Combining brain-computer interfaces with deep reinforcement learning for robot training: a feasibility study in a simulation environment

Front Neuroergon. 2023 Nov 23:4:1274730. doi: 10.3389/fnrgo.2023.1274730. eCollection 2023.

Abstract

Deep reinforcement learning (RL) is used as a strategy to teach robot agents how to autonomously learn complex tasks. While sparsity is a natural way to define a reward in realistic robot scenarios, it provides poor learning signals for the agent, thus making the design of good reward functions challenging. To overcome this challenge learning from human feedback through an implicit brain-computer interface (BCI) is used. We combined a BCI with deep RL for robot training in a 3-D physical realistic simulation environment. In a first study, we compared the feasibility of different electroencephalography (EEG) systems (wet- vs. dry-based electrodes) and its application for automatic classification of perceived errors during a robot task with different machine learning models. In a second study, we compared the performance of the BCI-based deep RL training to feedback explicitly given by participants. Our findings from the first study indicate the use of a high-quality dry-based EEG-system can provide a robust and fast method for automatically assessing robot behavior using a sophisticated convolutional neural network machine learning model. The results of our second study prove that the implicit BCI-based deep RL version in combination with the dry EEG-system can significantly accelerate the learning process in a realistic 3-D robot simulation environment. Performance of the BCI-based trained deep RL model was even comparable to that achieved by the approach with explicit human feedback.
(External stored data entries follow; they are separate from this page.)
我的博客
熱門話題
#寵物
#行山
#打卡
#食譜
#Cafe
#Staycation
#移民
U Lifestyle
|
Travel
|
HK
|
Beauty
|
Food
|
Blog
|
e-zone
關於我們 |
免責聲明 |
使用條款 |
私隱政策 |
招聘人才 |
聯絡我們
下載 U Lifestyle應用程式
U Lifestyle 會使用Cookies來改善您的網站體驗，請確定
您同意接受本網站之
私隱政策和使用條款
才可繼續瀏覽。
Our findings emphasize the usage of BCI-based deep RL methods as a valid alternative in those human-robot applications where no access to cognitive demanding explicit human feedback is available.
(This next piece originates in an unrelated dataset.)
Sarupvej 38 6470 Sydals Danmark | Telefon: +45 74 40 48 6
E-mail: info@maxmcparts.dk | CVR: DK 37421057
Keywords: brain-computer interface; deep reinforcement learning; electroencephalography; error monitoring; event-related potentials (ERP); machine learning; robotics.

Grants and funding

The author(s) declare financial support was received for the research, authorship, and/or publication of this article. This work was supported by grants from the Fraunhofer Internal Programs under Grant No. Discover 600 030 and the Ministry of Economic Affairs, Labor and Tourism Baden-Wuerttemberg; Project: KI-Fortschrittszentrum Lernende Systeme und Kognitive Robotik.